> What you need to do
Go through the data below and return each line where the string "button" occurs.

Document layout analysis data

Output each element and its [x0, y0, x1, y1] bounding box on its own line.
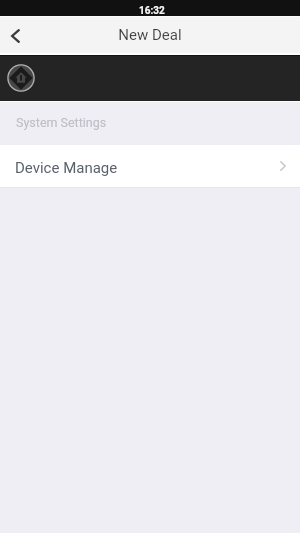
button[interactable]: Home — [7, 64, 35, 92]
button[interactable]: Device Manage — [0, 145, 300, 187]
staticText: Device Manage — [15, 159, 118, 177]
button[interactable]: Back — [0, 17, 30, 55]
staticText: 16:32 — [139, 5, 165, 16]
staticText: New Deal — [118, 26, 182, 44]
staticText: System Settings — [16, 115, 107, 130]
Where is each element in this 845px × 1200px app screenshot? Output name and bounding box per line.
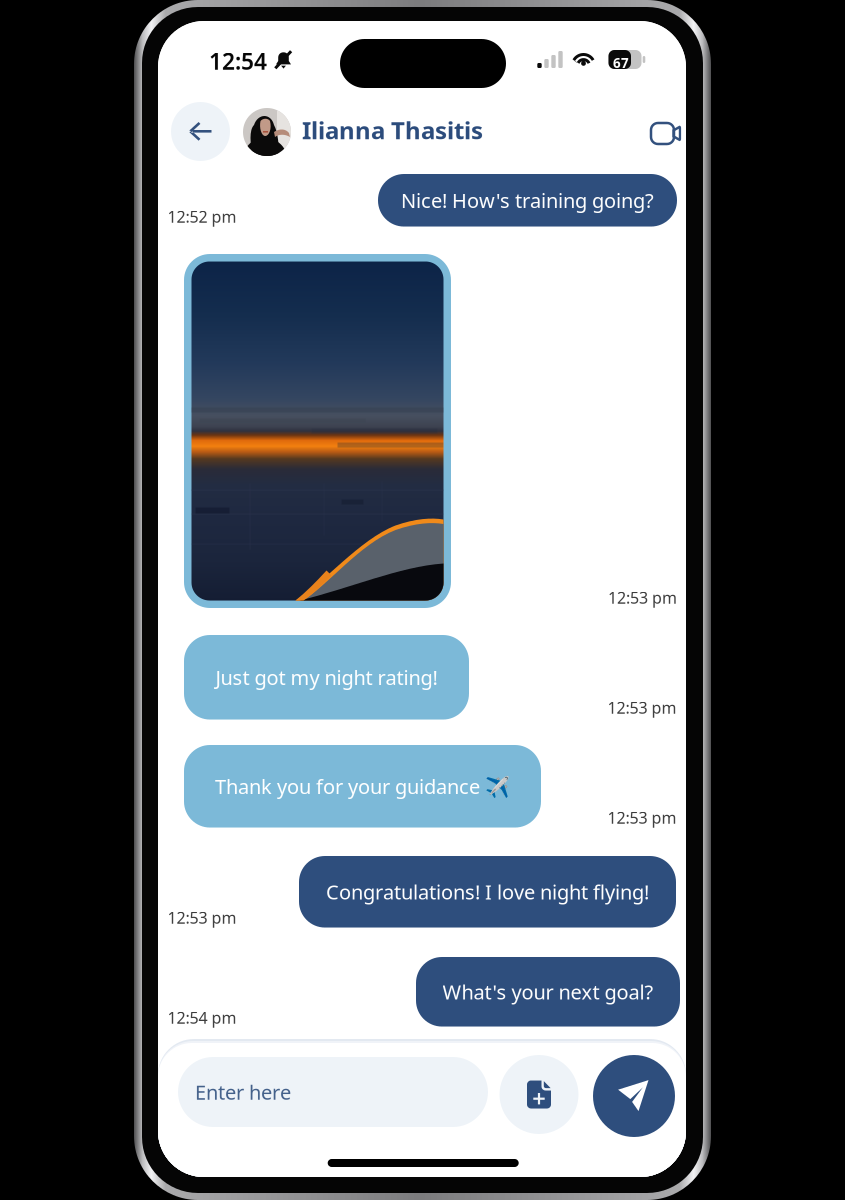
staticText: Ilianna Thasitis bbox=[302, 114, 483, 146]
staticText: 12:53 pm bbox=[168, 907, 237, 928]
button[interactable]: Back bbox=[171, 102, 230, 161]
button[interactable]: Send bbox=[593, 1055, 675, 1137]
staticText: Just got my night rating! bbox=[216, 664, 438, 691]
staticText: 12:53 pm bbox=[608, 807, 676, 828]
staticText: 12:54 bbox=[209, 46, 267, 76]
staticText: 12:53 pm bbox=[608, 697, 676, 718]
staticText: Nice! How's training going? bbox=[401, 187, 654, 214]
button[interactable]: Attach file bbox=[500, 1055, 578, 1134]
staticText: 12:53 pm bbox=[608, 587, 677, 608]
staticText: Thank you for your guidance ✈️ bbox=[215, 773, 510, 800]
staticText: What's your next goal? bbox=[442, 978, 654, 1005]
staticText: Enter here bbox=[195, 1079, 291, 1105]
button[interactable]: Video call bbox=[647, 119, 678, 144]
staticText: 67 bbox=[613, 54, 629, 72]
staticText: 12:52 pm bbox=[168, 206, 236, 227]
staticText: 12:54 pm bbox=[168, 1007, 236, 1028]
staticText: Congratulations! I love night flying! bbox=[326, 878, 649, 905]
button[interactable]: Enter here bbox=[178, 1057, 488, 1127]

> Output for this exercise
button[interactable]: Home — [7, 64, 35, 92]
button[interactable]: Device Manage — [0, 145, 300, 187]
button[interactable]: Back — [0, 17, 30, 55]
button[interactable]: Back bbox=[171, 102, 230, 161]
button[interactable]: Send bbox=[593, 1055, 675, 1137]
button[interactable]: Attach file bbox=[500, 1055, 578, 1134]
button[interactable]: Video call bbox=[647, 119, 678, 144]
button[interactable]: Enter here bbox=[178, 1057, 488, 1127]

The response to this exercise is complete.